:: What to work on ::
Retype only what runs from the beginning of the data through the line with "Πολιτική - Εκλογικά - Αυτοδιοικητικά"; please omit the pictures and keep every line exact.

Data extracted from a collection
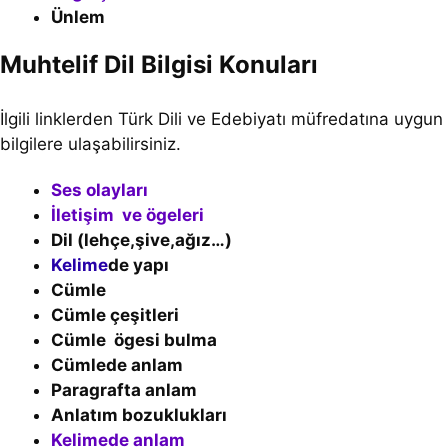
Ünlem
Muhtelif Dil Bilgisi Konuları
İlgili linklerden Türk Dili ve Edebiyatı müfredatına uygun
bilgilere ulaşabilirsiniz.
Ses olayları
İletişim ve ögeleri
Dil (lehçe,şive,ağız…)
Kelime
de yapı
Cümle
Cümle çeşitleri
Cümle ögesi bulma
Cümlede anlam
Paragrafta anlam
Anlatım bozuklukları
Kelimede anlam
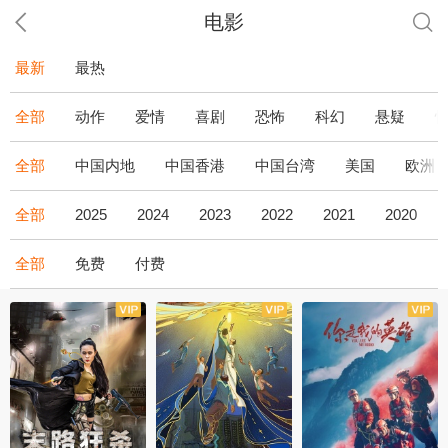
电影
最新
最热
全部
动作
爱情
喜剧
恐怖
科幻
悬疑
全部
中国内地
中国香港
中国台湾
美国
欧洲
全部
2025
2024
2023
2022
2021
2020
全部
免费
付费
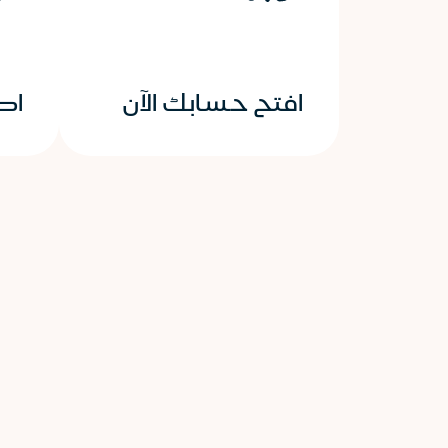
افتح حسابك الآن
اط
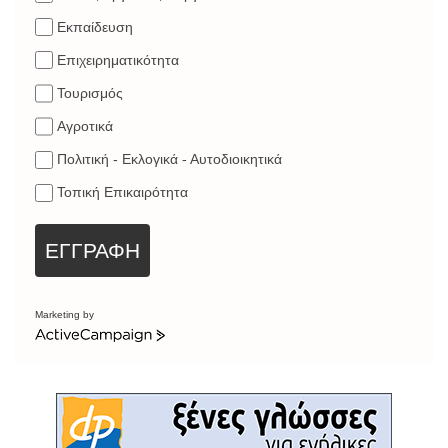
Εκπαίδευση
Επιχειρηματικότητα
Τουρισμός
Αγροτικά
Πολιτική - Εκλογικά - Αυτοδιοικητικά
Τοπική Επικαιρότητα
ΕΓΓΡΑΦΗ
Marketing by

:: Final answer ::
Ünlem
Muhtelif Dil Bilgisi Konuları
İlgili linklerden Türk Dili ve Edebiyatı müfredatına uygun
bilgilere ulaşabilirsiniz.
Ses olayları
İletişim ve ögeleri
Dil (lehçe,şive,ağız…)
Kelime
de yapı
Cümle
Cümle çeşitleri
Cümle ögesi bulma
Cümlede anlam
Paragrafta anlam
Anlatım bozuklukları
Kelimede anlam
电影
最新
最热
全部
动作
爱情
喜剧
恐怖
科幻
悬疑
全部
中国内地
中国香港
中国台湾
美国
欧洲
全部
2025
2024
2023
2022
2021
2020
全部
免费
付费
افتح حسابك الآن
اط
Εκπαίδευση
Επιχειρηματικότητα
Τουρισμός
Αγροτικά
Πολιτική - Εκλογικά - Αυτοδιοικητικά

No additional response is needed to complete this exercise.